The family of nitric oxide synthases (NOS) catalyzes the conversion of L-arginine to L-citrulline and nitric oxide (NO), an important cellular messenger molecule which has been implicated in the pathophysiology of septic shock and inflammatory and neurodegenerative disease states. NOS can be maximally activated by the ubiquitous cofactor, (6R)-5,6,7,8-tetrahydrobiopterin (H(4)Bip), and antagonists of H(4)Bip may be of therapeutic importance to inhibit pathologically high NO formation. The 4-amino substituted analogue of H(4)Bip was reported to be a potent NOS inhibitor. Therefore, we developed a series of novel 4-amino pteridine derivatives, anti-pterins, to pharmacologically target the neuronal isoform of nitric oxide synthase (NOS-I). To functionally characterize the pterin/anti-pterin interaction and establish a structure-activity relationship (SAR), we systematically altered the substituents in the 2-, 4-, 5-, 6-, and 7-position of the pteridine nucleus. Varying the substitution pattern in the 2-, 5-, and 7-position resulted in no significant inhibitory effect on enzyme activity. In contrast, bulky substituents in the 6-position, such as phenyl, markedly increased the inhibitory potency of the reduced 4-amino-5,6,7,8-tetrahydropteridines, possibly as a consequence of hydrophobic interactions within NOS-I. However, this was not the case for the aromatic 4-amino pteridines.
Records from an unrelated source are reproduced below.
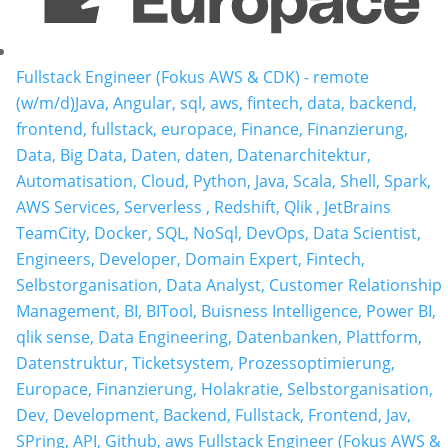
Fullstack Engineer (Fokus AWS & CDK) - remote
(w/m/d)
Java, Angular, sql, aws, fintech, data, backend,
frontend, fullstack, europace, Finance, Finanzierung,
Data, Big Data, Daten, daten, Datenarchitektur,
Automatisation, Cloud, Python, Java, Scala, Shell, Spark,
AWS Services, Serverless , Redshift, Qlik , JetBrains
TeamCity, Docker, SQL, NoSql, DevOps, Data Scientist,
Engineers, Developer, Domain Expert, Fintech,
Selbstorganisation, Data Analyst, Customer Relationship
Management, BI, BITool, Buisness Intelligence, Power BI,
qlik sense, Data Engineering, Datenbanken, Plattform,
Datenstruktur, Ticketsystem, Prozessoptimierung,
Europace, Finanzierung, Holakratie, Selbstorganisation,
Dev, Development, Backend, Fullstack, Frontend, Jav,
SPring, API, Github, aws Fullstack Engineer (Fokus AWS &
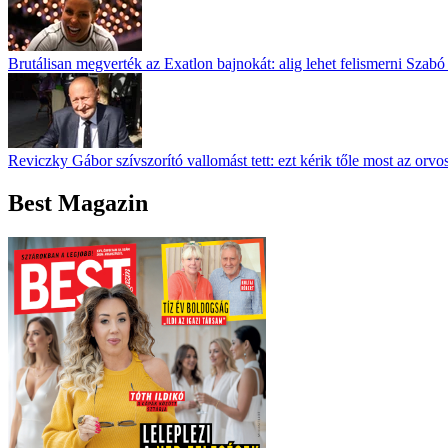
Brutálisan megverték az Exatlon bajnokát: alig lehet felismerni Szabó
Reviczky Gábor szívszorító vallomást tett: ezt kérik tőle most az orvo
Best Magazin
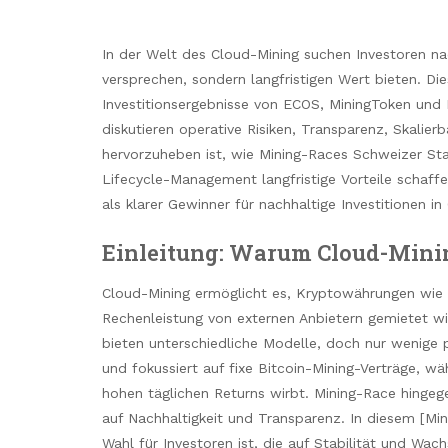
In der Welt des Cloud-Mining suchen Investoren nac
versprechen, sondern langfristigen Wert bieten. Die
Investitionsergebnisse von ECOS, MiningToken und 
diskutieren operative Risiken, Transparenz, Skalie
hervorzuheben ist, wie Mining-Races Schweizer Sta
Lifecycle-Management langfristige Vorteile schaffe
als klarer Gewinner für nachhaltige Investitionen in
Einleitung: Warum Cloud-Mining
Cloud-Mining ermöglicht es, Kryptowährungen wie
Rechenleistung von externen Anbietern gemietet w
bieten unterschiedliche Modelle, doch nur wenige pri
und fokussiert auf fixe Bitcoin-Mining-Verträge, 
hohen täglichen Returns wirbt. Mining-Race hinge
auf Nachhaltigkeit und Transparenz. In diesem [Mi
Wahl für Investoren ist, die auf Stabilität und Wac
Interestingly, chemical modification of the 4-amino substituent by dialkyl/diaralkylation together with 6-arylation of the aromatic 2,4-diamino pteridine resulted in potent and efficacious inhibitors of NOS-I, suggesting possible hydrophilic and hydrophobic interactions within NOS-I. This SAR agrees with (a) the recently published crystal structure of the oxygenase domain of the inducible NOS isoform (NOS-II) and (b) the comparative molecular field analysis of selected NOS-I inhibitors, which resulted in a 3D-QSAR model of the pterin binding site interactions. Further optimization should be possible when the full length structure of NOS-I becomes available.